### The data

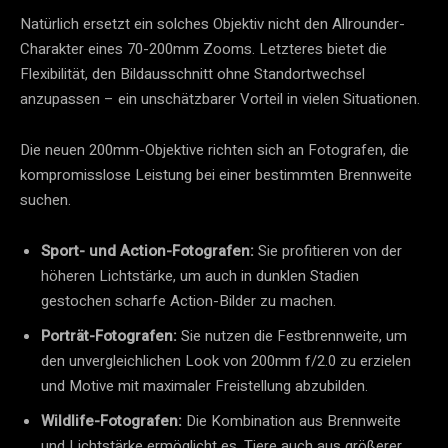
Natürlich ersetzt ein solches Objektiv nicht den Allrounder-
Charakter eines 70-200mm Zooms. Letzteres bietet die
Flexibilität, den Bildausschnitt ohne Standortwechsel
anzupassen – ein unschätzbarer Vorteil in vielen Situationen.
Die neuen 200mm-Objektive richten sich an Fotografen, die
kompromisslose Leistung bei einer bestimmten Brennweite
suchen.
Sport- und Action-Fotografen:
Sie profitieren von der
höheren Lichtstärke, um auch in dunklen Stadien
gestochen scharfe Action-Bilder zu machen.
Porträt-Fotografen:
Sie nutzen die Festbrennweite, um
den unvergleichlichen Look von 200mm f/2.0 zu erzielen
und Motive mit maximaler Freistellung abzubilden.
Wildlife-Fotografen:
Die Kombination aus Brennweite
und Lichtstärke ermöglicht es, Tiere auch aus größerer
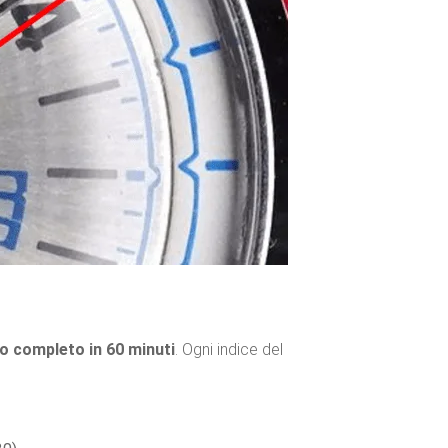
o completo in 60 minuti
. Ogni indice del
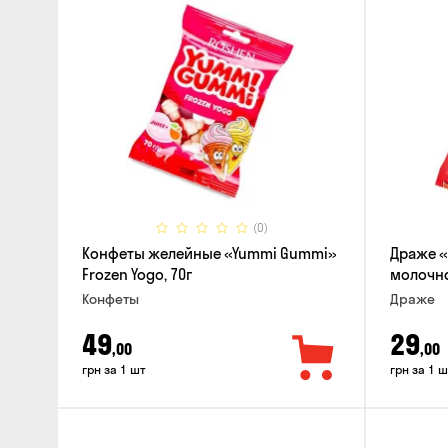
(0)
Конфеты желейные «Yummi Gummi»
Драже «
Frozen Yogo, 70г
молочно
Конфеты
Драже
49
29
,00
,00
грн за 1 шт
грн за 1 ш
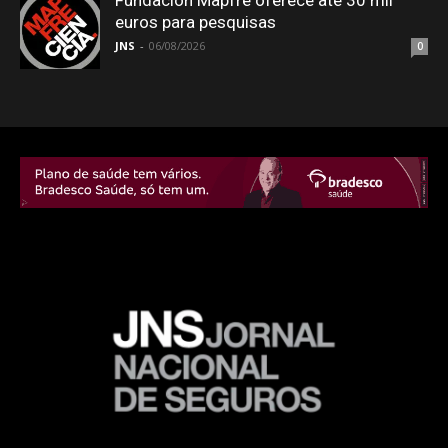
Fundación Mapfre oferece até 30 mil
euros para pesquisas
JNS
-
06/08/2026
0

######

Pull every line containing the word "Конфеты" out of the listing.

Конфеты желейные «Yummi Gummi»
Конфеты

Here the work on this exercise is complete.